▶ [SOURCE DATA]:

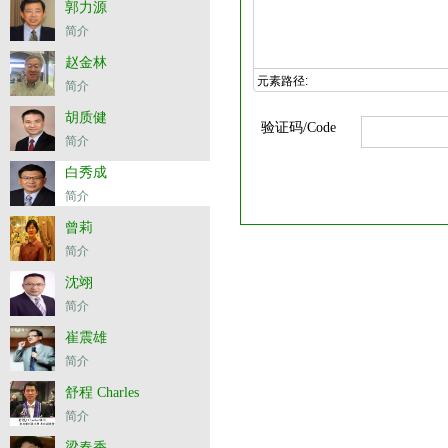
郭力源
简介
赵金林
元素路径:
简介
胡质健
验证码/Code
简介
白秀成
简介
曾莉
简介
沈翊
简介
崔震雄
简介
舒程 Charles
简介
梁春香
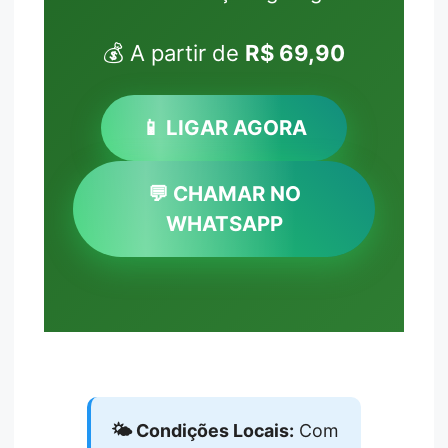
💰 A partir de
R$ 69,90
📱 LIGAR AGORA
💬 CHAMAR NO
WHATSAPP
🌤️ Condições Locais:
Com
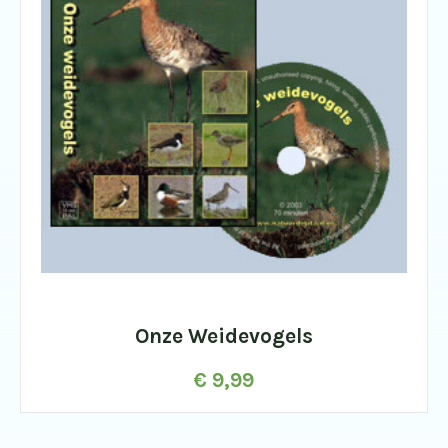
Onze Weidevogels
€
9,99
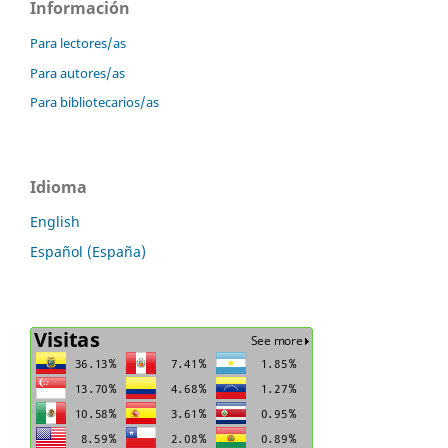
Información
Para lectores/as
Para autores/as
Para bibliotecarios/as
Idioma
English
Español (España)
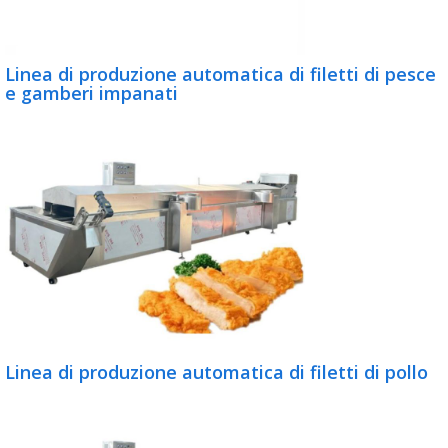
Linea di produzione automatica di filetti di pesce
e gamberi impanati
Linea di produzione automatica di filetti di pollo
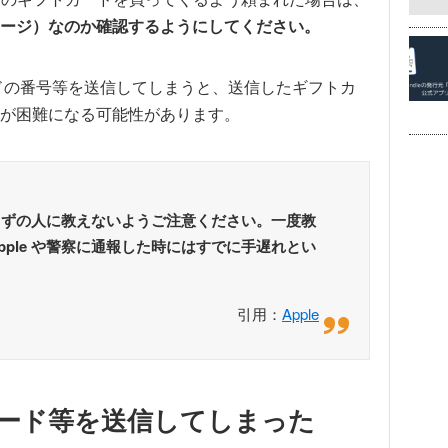
ージ）なのか確認するようにしてください。
ードの番号等を送信してしまうと、送信したギフトカ
が困難になる可能性があります。
らずの人に教えないようご注意ください。一度教
ple や警察に通報した時にはすでに手遅れとい
引用：
Apple
カード等を送信してしまった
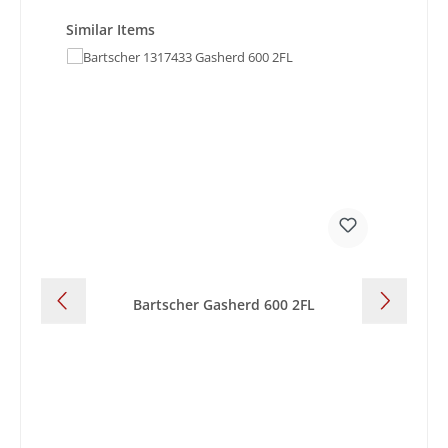
Produktgalerie überspringen
Similar Items
Bartscher Gasherd 600 2FL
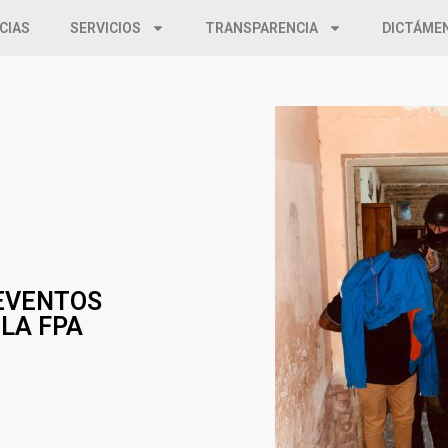
CIAS
SERVICIOS
TRANSPARENCIA
DICTÁME
 EVENTOS
 LA FPA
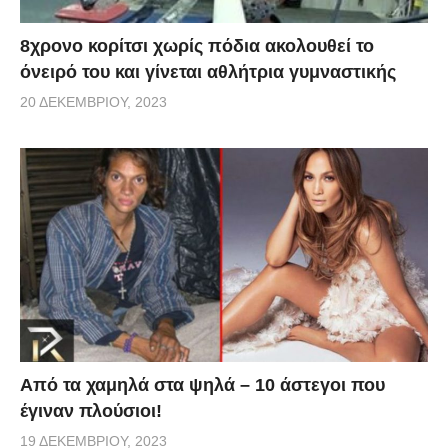
8χρονο κορίτσι χωρίς πόδια ακολουθεί το
όνειρό του και γίνεται αθλήτρια γυμναστικής
20 ΔΕΚΕΜΒΡΊΟΥ, 2023
Από τα χαμηλά στα ψηλά – 10 άστεγοι που
έγιναν πλούσιοι!
19 ΔΕΚΕΜΒΡΊΟΥ, 2023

▶ [EXERCISE]: An exact printout of the listing is needed, minus any pictures it contains.

▶ [ANSWER BOX]:
郭力源
简介
赵金林
元素路径:
简介
胡质健
验证码/Code
简介
白秀成
简介
曾莉
简介
沈翊
简介
崔震雄
简介
舒程 Charles
简介
梁春香
💰 A partir de
R$ 69,90
📱 LIGAR AGORA
💬 CHAMAR NO
WHATSAPP
🌤️ Condições Locais:
Com
Onze Weidevogels
€
9,99
Información
Para lectores/as
Para autores/as
Para bibliotecarios/as
Idioma
English
Español (España)
Linea di produzione automatica di filetti di pesce
e gamberi impanati
Linea di produzione automatica di filetti di pollo
ージ）なのか確認するようにしてください。
ードの番号等を送信してしまうと、送信したギフトカ
が困難になる可能性があります。
らずの人に教えないようご注意ください。一度教
ple や警察に通報した時にはすでに手遅れとい
引用：
Apple
カード等を送信してしまった
Produktgalerie überspringen
Similar Items
Bartscher Gasherd 600 2FL
CIAS
SERVICIOS
TRANSPARENCIA
DICTÁME
 EVENTOS
 LA FPA
8χρονο κορίτσι χωρίς πόδια ακολουθεί το
όνειρό του και γίνεται αθλήτρια γυμναστικής
20 ΔΕΚΕΜΒΡΊΟΥ, 2023
Από τα χαμηλά στα ψηλά – 10 άστεγοι που
έγιναν πλούσιοι!
19 ΔΕΚΕΜΒΡΊΟΥ, 2023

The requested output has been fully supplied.